___ SOURCE DATA ___

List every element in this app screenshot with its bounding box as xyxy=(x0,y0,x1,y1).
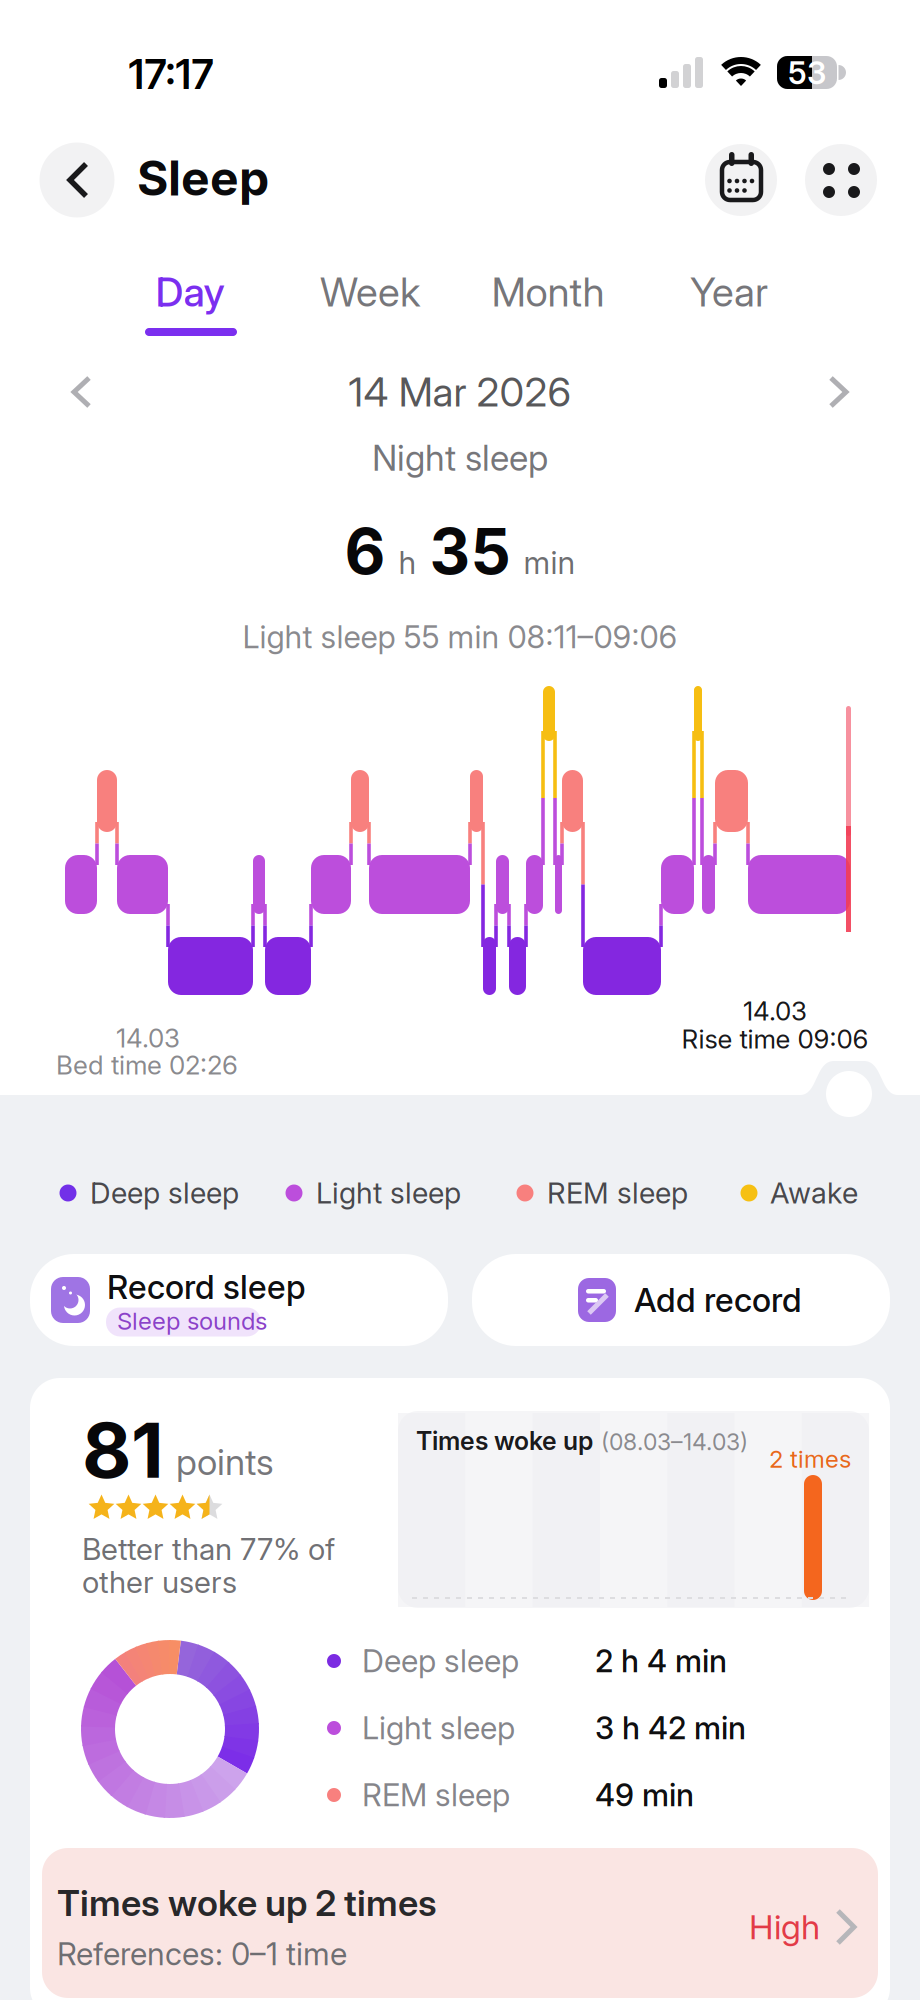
staticText: 3 h 42 min xyxy=(595,1709,746,1747)
button[interactable]: Month xyxy=(0,0,920,2000)
staticText: Times woke up xyxy=(416,1426,593,1456)
staticText: 81 xyxy=(82,1404,164,1496)
staticText: Light sleep xyxy=(316,1176,461,1211)
staticText: REM sleep xyxy=(547,1176,688,1211)
button[interactable] xyxy=(0,0,920,2000)
staticText: 53 xyxy=(788,54,826,92)
button[interactable] xyxy=(0,0,920,2000)
staticText: Deep sleep xyxy=(90,1176,239,1211)
staticText: 2 h 4 min xyxy=(595,1642,727,1680)
staticText: Awake xyxy=(770,1176,858,1211)
staticText: other users xyxy=(82,1564,237,1600)
staticText: Day xyxy=(156,268,224,316)
staticText: Record sleep xyxy=(107,1267,306,1307)
button[interactable]: Year xyxy=(0,0,920,2000)
staticText: Night sleep xyxy=(372,437,548,479)
staticText: Year xyxy=(690,268,768,316)
staticText: 6 xyxy=(344,513,386,589)
button[interactable] xyxy=(0,0,920,2000)
staticText: Bed time 02:26 xyxy=(56,1049,238,1081)
button[interactable] xyxy=(0,0,920,2000)
button[interactable]: Day xyxy=(0,0,920,2000)
staticText: 14.03 xyxy=(743,995,807,1027)
staticText: Rise time 09:06 xyxy=(682,1023,868,1055)
staticText: Better than 77% of xyxy=(82,1531,335,1567)
staticText: Week xyxy=(320,268,420,316)
staticText: min xyxy=(524,544,576,581)
staticText: References: 0–1 time xyxy=(57,1935,347,1973)
staticText: 14.03 xyxy=(116,1022,180,1054)
staticText: h xyxy=(398,544,416,581)
staticText: Times woke up 2 times xyxy=(57,1881,437,1925)
staticText: REM sleep xyxy=(362,1776,510,1814)
staticText: Sleep xyxy=(137,149,269,207)
staticText: High xyxy=(749,1906,820,1948)
staticText: Light sleep xyxy=(362,1709,515,1747)
staticText: 14 Mar 2026 xyxy=(348,368,572,416)
staticText: Month xyxy=(492,268,604,316)
staticText: 2 times xyxy=(769,1444,851,1474)
staticText: (08.03–14.03) xyxy=(601,1428,748,1456)
staticText: 49 min xyxy=(595,1776,694,1814)
button[interactable]: Times woke up 2 times xyxy=(0,0,920,2000)
staticText: Add record xyxy=(634,1280,802,1320)
staticText: Sleep sounds xyxy=(117,1306,267,1336)
button[interactable]: Week xyxy=(0,0,920,2000)
staticText: points xyxy=(176,1440,274,1484)
staticText: 17:17 xyxy=(128,49,214,99)
button[interactable]: Record sleep xyxy=(0,0,920,2000)
button[interactable] xyxy=(0,0,920,2000)
staticText: Deep sleep xyxy=(362,1642,519,1680)
staticText: Light sleep 55 min 08:11–09:06 xyxy=(242,618,678,656)
staticText: 35 xyxy=(430,513,510,589)
button[interactable]: Add record xyxy=(0,0,920,2000)
button[interactable] xyxy=(0,0,920,2000)
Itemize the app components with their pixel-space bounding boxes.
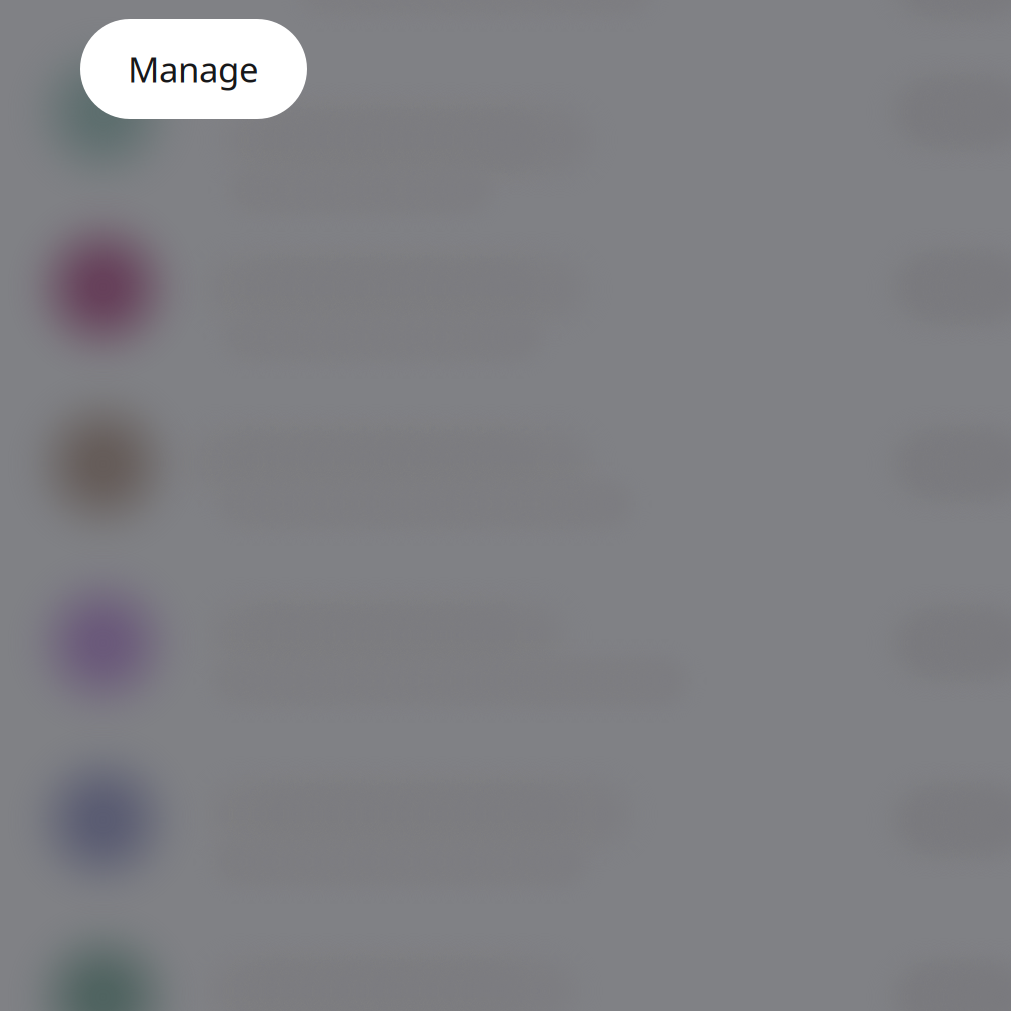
staticText: Manage bbox=[128, 46, 259, 92]
button[interactable]: Manage bbox=[80, 19, 307, 119]
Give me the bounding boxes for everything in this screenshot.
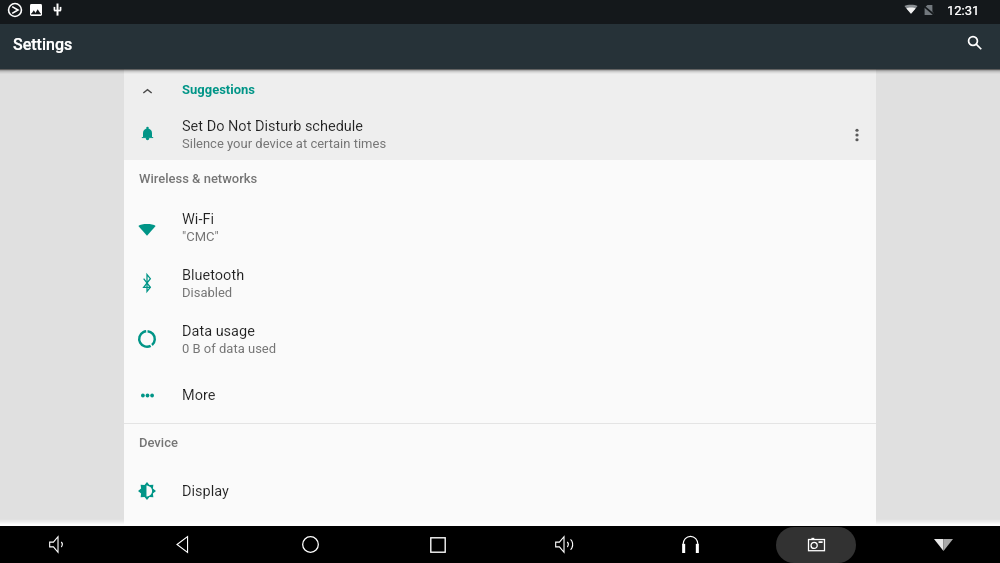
button[interactable]: Back (121, 526, 248, 563)
button[interactable]: Wi-Fi (124, 199, 876, 255)
button[interactable]: More options (838, 109, 876, 160)
button[interactable]: Volume up (500, 526, 627, 563)
staticText: Display (182, 483, 229, 500)
staticText: 0 B of data used (182, 341, 277, 356)
staticText: Data usage (182, 323, 255, 340)
button[interactable]: Data usage (124, 311, 876, 367)
button[interactable]: Headphones (627, 526, 754, 563)
staticText: Set Do Not Disturb schedule (182, 118, 364, 135)
staticText: Wireless & networks (139, 171, 258, 186)
button[interactable]: Search (959, 32, 989, 62)
staticText: Bluetooth (182, 267, 245, 284)
staticText: "CMC" (182, 229, 219, 244)
staticText: Device (139, 435, 178, 450)
staticText: Wi-Fi (182, 211, 214, 228)
staticText: 12:31 (947, 3, 980, 18)
button[interactable]: Home (247, 526, 374, 563)
button[interactable]: Bluetooth (124, 255, 876, 311)
button[interactable]: Suggestions (124, 69, 876, 109)
staticText: More (182, 387, 216, 404)
staticText: Disabled (182, 285, 233, 300)
button[interactable]: Screenshot (776, 527, 856, 563)
button[interactable]: Volume down (0, 526, 121, 563)
staticText: Settings (13, 35, 73, 54)
button[interactable]: Hide navigation bar (880, 526, 1000, 563)
button[interactable]: Recents (374, 526, 501, 563)
button[interactable]: Set Do Not Disturb schedule (124, 109, 876, 160)
staticText: Suggestions (182, 82, 255, 97)
button[interactable]: More (124, 367, 876, 423)
button[interactable]: Display (124, 463, 876, 519)
staticText: Silence your device at certain times (182, 136, 387, 151)
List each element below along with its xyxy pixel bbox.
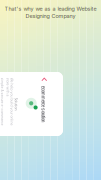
staticText: We help you build your online store with… <box>2 118 50 126</box>
staticText: Designing Company <box>26 13 76 19</box>
staticText: That's why we as a leading Website <box>4 6 96 12</box>
button[interactable]: Back <box>0 84 6 92</box>
staticText: Ecommerce Solution <box>10 87 46 91</box>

___

§ PROBLEM DESCRIPTION
Beginning with the line containing "List each element" and ending with the last line of the data, output those lines exactly and nothing more. Omit every picture.

§ RESULT OF THE TASK
List each element below along with its xyxy pixel bbox.
staticText: We help you build your online store with… <box>2 118 50 126</box>
staticText: Designing Company <box>26 13 76 19</box>
staticText: That's why we as a leading Website <box>4 6 96 12</box>
button[interactable]: Back <box>0 84 6 92</box>
staticText: Ecommerce Solution <box>10 87 46 91</box>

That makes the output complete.